La Haute juridiction rappelle que le devoir du médecin « de donner au patient des soins attentifs, consciencieux et conformes aux données acquises de la science comporte le devoir de se renseigner avec précision sur son état de santé, afin d'évaluer les risques encourus et de lui permettre de donner un consentement éclairé ». Dans ce sens, l'article L111-2 du Code de la santé publique dispose que « [t]oute personne a le droit d'être informée sur son état de santé. » Cette information doit être loyale, claire et appropriée (Article 35 du Code de la déontologie médicale ; Article R.4127-35 du Code de la santé publique), ce qui ne serait pas le cas lorsque « l'indication portée quant aux effets secondaires est vague et ne permet pas de connaître les risques effectivement évoqués, le seul expressément cité étant celui bien connu » en vue des informations et documents présentés à la patiente dans leur globalité (Cass, 1ère civ., 9 Septembre 2020, 19-10.404).
Même lorsqu'aucune faute ne pourrait être reprochée au médecin dans l'accomplissement d'un acte thérapeutique technique, sa responsabilité afférente à l'obligation d'information ne peut être écartée, sous réserve de certaines limites restrictivement applicables. Effectivement, un médecin ne peut être dispensé de son devoir d'information envers son patient, celui-ci trouvant son fondement dans l'exigence du respect du principe constitutionnel de sauvegarde de la dignité de la personne humaine. Cette obligation s’impose même dans l’hypothèse où le risque grave concerné ne se réaliserait qu'exceptionnellement (Cass, 1ère civ., 9 octobre 2001, 00-14.564). A cet égard, le Conseil d'Etat a admis que : « lorsque l’acte médical envisagé, même accompli conformément aux règles de l’art, comporte des risques connus de décès ou d’invalidité, le patient doit être informé dans des conditions qui permettent de recueillir son consentement éclairé ; que, si cette information n’est pas requise en cas d’urgence, d’impossibilité, de refus du patient d’être informé, la seule circonstance que les risques ne se réalisent qu’exceptionnellement ne dispense pas les praticiens de leur obligation » (Cons. d’Et. 5 janvier 2000, arrêts n°198530 et n°181899). Dans ce contexte, l'Agence nationale d'accréditation et d'évaluation en santé ("ANAES") a élaboré des recommandations à cet égard dans sa publication dénommée « Information des patients. Recommandations destinées aux médecins » (mars 2000).
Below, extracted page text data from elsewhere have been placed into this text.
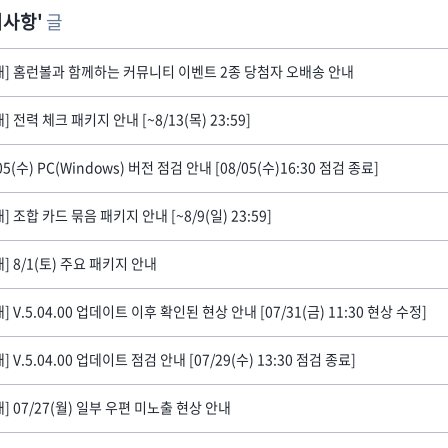
지사항
글
내] 홈런볼과 함께하는 커뮤니티 이벤트 2종 당첨자 오배송 안내
] 전력 체크 패키지 안내 [~8/13(목) 23:59]
05(수) PC(Windows) 버전 점검 안내 [08/05(수)16:30 점검 종료]
] 조합 카드 묶음 패키지 안내 [~8/9(일) 23:59]
내] 8/1(토) 주요 패키지 안내
] V.5.04.00 업데이트 이후 확인된 현상 안내 [07/31(금) 11:30 현상 수정]
] V.5.04.00 업데이트 점검 안내 [07/29(수) 13:30 점검 종료]
내] 07/27(월) 일부 우편 미노출 현상 안내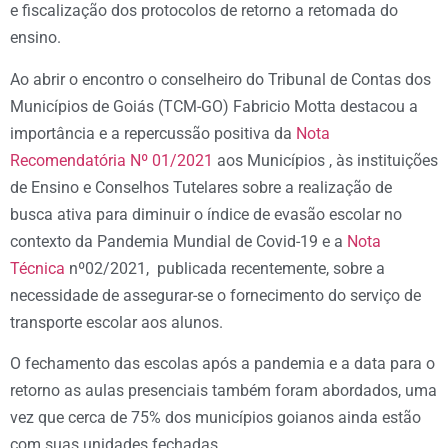
e fiscalização dos protocolos de retorno a retomada do
ensino.
Ao abrir o encontro o conselheiro do Tribunal de Contas dos
Municípios de Goiás (TCM-GO) Fabricio Motta destacou a
importância e a repercussão positiva da
Nota
Recomendatória Nº 01/2021
aos Municípios , às instituições
de Ensino e Conselhos Tutelares sobre a realização de
busca ativa para diminuir o índice de evasão escolar no
contexto da Pandemia Mundial de Covid-19 e a
Nota
Técnica
nº02/2021, publicada recentemente, sobre a
necessidade de assegurar-se o fornecimento do serviço de
transporte escolar aos alunos.
O fechamento das escolas após a pandemia e a data para o
retorno as aulas presenciais também foram abordados, uma
vez que cerca de 75% dos municípios goianos ainda estão
com suas unidades fechadas.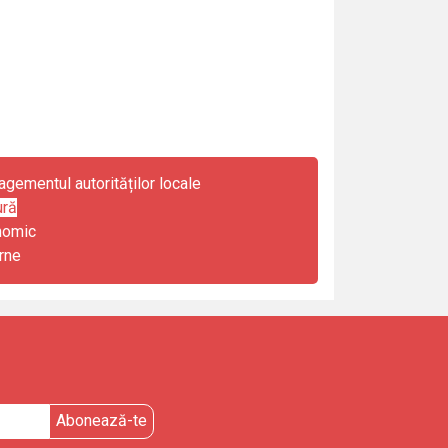
gementul autorităților locale
ură
nomic
rne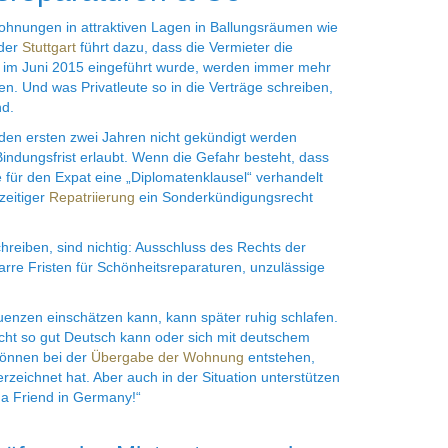
ohnungen in attraktiven Lagen in Ballungsräumen wie
der
Stuttgart
führt dazu, dass die Vermieter die
zip im Juni 2015 eingeführt wurde, werden immer mehr
n. Und was Privatleute so in die Verträge schreiben,
nd.
n den ersten zwei Jahren nicht gekündigt werden
Bindungsfrist erlaubt. Wenn die Gefahr besteht, dass
e für den Expat eine „Diplomatenklausel“ verhandelt
zeitiger
Repatriierung
ein Sonderkündigungsrecht
hreiben, sind nichtig: Ausschluss des Rechts der
arre Fristen für Schönheitsreparaturen, unzulässige
enzen einschätzen kann, kann später ruhig schlafen.
cht so gut Deutsch kann oder sich mit deutschem
können bei der
Übergabe der Wohnung
entstehen,
zeichnet hat. Aber auch in der Situation unterstützen
 a Friend in Germany!“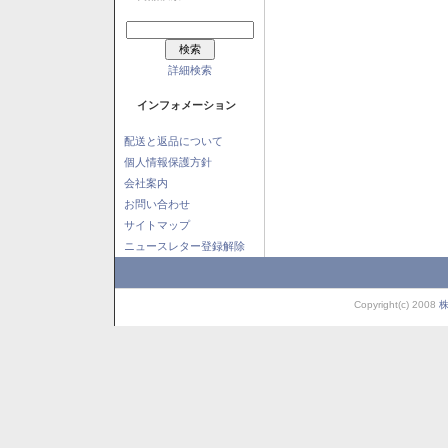
詳細検索
インフォメーション
配送と返品について
個人情報保護方針
会社案内
お問い合わせ
サイトマップ
ニュースレター登録解除
Copyright(c) 2008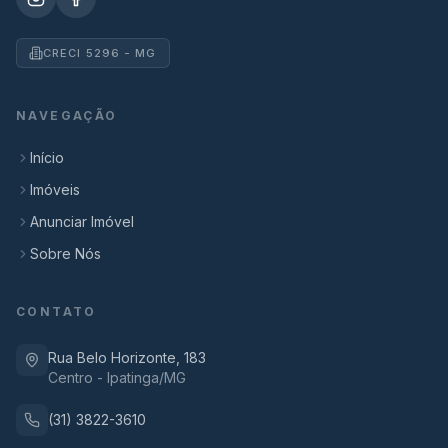
CRECI 5296 - MG
NAVEGAÇÃO
Início
Imóveis
Anunciar Imóvel
Sobre Nós
CONTATO
Rua Belo Horizonte, 183
Centro - Ipatinga/MG
(31) 3822-3610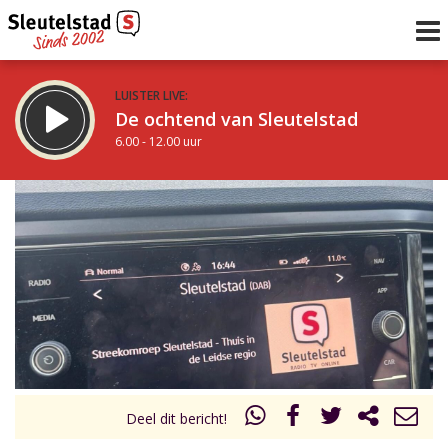
LUISTER LIVE:
De ochtend van Sleutelstad
6.00 - 12.00 uur
STRAKS:
De middag van Sleutelstad
12.00 - 18.00 uur
uur 1 van 0
Vorig uur
Volgend uur
Inklappen
Deel dit bericht!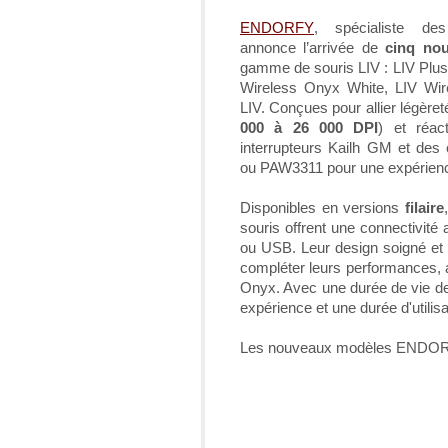
ENDORFY
, spécialiste des
annonce l’arrivée de
cinq no
gamme de souris LIV : LIV Plus
Wireless Onyx White, LIV Wir
LIV. Conçues pour allier légèret
000 à 26 000 DPI
) et réact
interrupteurs Kailh GM et des
ou PAW3311 pour une expérienc
Disponibles en versions
filaire
souris offrent une connectivité
ou USB. Leur design soigné et
compléter leurs performances, a
Onyx. Avec une durée de vie de 
expérience et une durée d'utilis
Les nouveaux modèles ENDORFY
C’est au médecin qu’il incombe d’apporter la preuve qu’il a bien informé ce dernier des risques du traitement ou de l’investigation qu’il lui propose (Castagnet, Civ.1ère, 7 octobre 1998, n°97-12185 ).
La responsabilité médicale peut être recherchée en cas de manquement.
En principe, le préjudice réparable due à la patiente serait la perte de chante d'éviter le dommage par une information appropriée et complète. Néanmoins, l'expérience prétorienne démontre que le quantum de dommages et intérêts accordé est souvent proportionnel ou équivalent à celui que la patiente aurait obtenu pour réparer le préjudice final constitué par le handicap lui-même.